Effect of training on activation of extracellular signal-regulated kinase 1/2 and p38 mitogen-activated protein kinase pathways in rat soleus muscle

1. The effect of a chronic programme of either low- or moderate-to-high-intensity treadmill running on the activation of the extracellular-signal regulated protein kinase (ERK1/2) and the p38 mitogen-activated protein kinase (MAPK) pathways was determined in rat muscle. 2. Sprague-Dawley rats were assigned to one of three groups: (i) sedentary (NT; n = 8); (ii) low-intensity training (8 m/min; LIT; n = 16); and (iii) moderate-to-high-intensity training (28 m/min; HIT;n = 16). The training regimens were planned so that animals covered the same distance and had similar glycogen utilization for both LIT and HIT exercise sessions. 3. A single bout of LIT or HIT following 8 weeks of training led to a twofold increase in the phosphorylation of ERK1/2 (P = 0.048) and a two- to threefold increase in p38 MAPK (P = 0.005). Extracellular signal-regulated kinase 1/2 phosphorylation in muscle sampled 48 h after the last exercise bout was similar to sedentary values, while p38 MAPK phosphorylation was 70-80% lower than sedentary. One bout of LIT or HIT increased total ERK1/2 and p38 MAPK expression, with the magnitude of this increase being independent of prior exercise intensity or duration.

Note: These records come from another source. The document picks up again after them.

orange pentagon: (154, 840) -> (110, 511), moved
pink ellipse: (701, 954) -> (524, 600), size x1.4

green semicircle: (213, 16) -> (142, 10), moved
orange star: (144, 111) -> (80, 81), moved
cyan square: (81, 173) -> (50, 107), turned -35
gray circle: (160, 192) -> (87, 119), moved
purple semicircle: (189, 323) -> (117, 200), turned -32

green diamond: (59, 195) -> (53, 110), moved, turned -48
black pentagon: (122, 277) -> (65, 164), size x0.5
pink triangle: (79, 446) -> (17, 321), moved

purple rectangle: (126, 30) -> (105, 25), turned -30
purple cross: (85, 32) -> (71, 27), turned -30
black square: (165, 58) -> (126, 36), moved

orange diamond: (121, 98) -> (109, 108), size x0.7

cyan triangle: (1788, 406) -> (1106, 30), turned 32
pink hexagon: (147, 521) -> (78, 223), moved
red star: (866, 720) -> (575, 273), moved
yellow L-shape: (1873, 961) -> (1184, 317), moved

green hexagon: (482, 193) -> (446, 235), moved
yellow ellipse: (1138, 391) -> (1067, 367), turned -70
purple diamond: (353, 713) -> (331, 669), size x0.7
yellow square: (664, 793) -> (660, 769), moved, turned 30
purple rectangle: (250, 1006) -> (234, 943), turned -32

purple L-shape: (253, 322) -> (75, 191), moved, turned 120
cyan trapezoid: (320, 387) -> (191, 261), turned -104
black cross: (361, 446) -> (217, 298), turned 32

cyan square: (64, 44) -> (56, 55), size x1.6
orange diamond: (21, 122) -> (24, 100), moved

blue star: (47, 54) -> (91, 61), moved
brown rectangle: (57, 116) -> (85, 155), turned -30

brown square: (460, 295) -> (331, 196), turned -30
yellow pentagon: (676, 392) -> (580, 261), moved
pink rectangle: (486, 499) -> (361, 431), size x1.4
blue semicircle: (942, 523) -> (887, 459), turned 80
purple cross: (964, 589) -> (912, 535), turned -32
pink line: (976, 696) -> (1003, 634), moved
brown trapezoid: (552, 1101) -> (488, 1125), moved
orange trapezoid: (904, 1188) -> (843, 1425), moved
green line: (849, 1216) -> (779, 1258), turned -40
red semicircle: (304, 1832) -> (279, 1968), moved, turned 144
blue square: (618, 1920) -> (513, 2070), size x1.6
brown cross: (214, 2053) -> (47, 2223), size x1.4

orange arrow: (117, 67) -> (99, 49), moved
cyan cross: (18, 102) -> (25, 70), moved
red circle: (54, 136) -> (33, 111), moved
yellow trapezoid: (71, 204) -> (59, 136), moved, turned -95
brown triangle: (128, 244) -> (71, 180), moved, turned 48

Extracellular signal-regulated kinase 1/2 expression was increased three- to fourfold in muscle sampled 48 h after the last exercise bout irrespective of the prior training programme (P = 0.027), but p38 MAPK expression was approximately 90% lower than sedentary values. 4. In conclusion, exercise-training of different intensities/durations results in selective postexercise activation of intracellular signalling pathways, which may be one mechanism regulating specific adaptations induced by diverse training programmes.

Postexercise muscle glycogen resynthesis in obese insulin-resistant Zucker rats

We determined the effect of an acute bout of swimming (8 × 30 min) followed by either carbohydrate administration (0.5 mg/g glucose ip and ad libitum access to chow; CHO) or fasting (Fast) on postexercise glycogen resynthesis in soleus muscle and liver from female lean (ZL) and obese insulin-resistant (ZO) Zucker rats. Resting soleus muscle glycogen concentration ([glycogen]) was similar between genotypes and was reduced by 73 (ZL) and 63% (ZO) after exercise (P < 0.05). Liver [glycogen] at rest was greater in ZO than ZL (334 ± 31 vs. 247 ± 16 μmol/g wet wt; P < 0.01) and fell by 44 and 94% after exercise (P < 0.05). The fractional activity of glycogen synthase (active/total) increased immediately after exercise (from 0.22 ± 0.05 and 0.32 ± 0.04 to 0.63 ± 0.08 vs. 0.57 ± 0.05; P < 0.01 for ZL and ZO rats, respectively) and remained elevated above resting values after 30 min of recovery. During this time, muscle [glycogen] in ZO increased 68% with CHO (P < 0.05) but did not change in Fast. Muscle [glycogen] was unchanged in ZL from postexercise values after both treatments. After 6 h recovery, GLUT-4 protein concentration was increased above resting levels by a similar extent for both genotypes in both fasted (∼45%) and CHO-supplemented (∼115%) rats. Accordingly, during this time CHO refeeding resulted in supercompensation in both genotypes (68% vs. 44% for ZL and ZO). With CHO, liver [glycogen] was restored to resting levels in ZL but remained at postexercise values for ZO after both treatments. We conclude that the increased glucose availability with carbohydrate refeeding after glycogen-depleting exercise resulted in glycogen supercompensation, even in the face of muscle insulin-resistance.